⟨

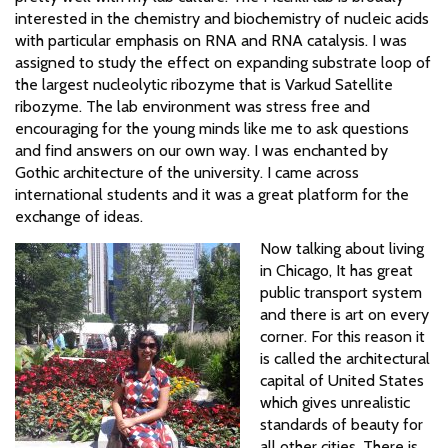
interested in the chemistry and biochemistry of nucleic acids
with particular emphasis on RNA and RNA catalysis. I was
assigned to study the effect on expanding substrate loop of
the largest nucleolytic ribozyme that is Varkud Satellite
ribozyme. The lab environment was stress free and
encouraging for the young minds like me to ask questions
and find answers on our own way. I was enchanted by
Gothic architecture of the university. I came across
international students and it was a great platform for the
exchange of ideas.
Now talking about living
in Chicago, It has great
public transport system
and there is art on every
corner. For this reason it
is called the architectural
capital of United States
which gives unrealistic
standards of beauty for
all other cities. There is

⟩

● **YOUR INSTRUCTIONS**: List each line in the listing that contains the string "great".

● **RESPONSE AREA**:
international students and it was a great platform for the
in Chicago, It has great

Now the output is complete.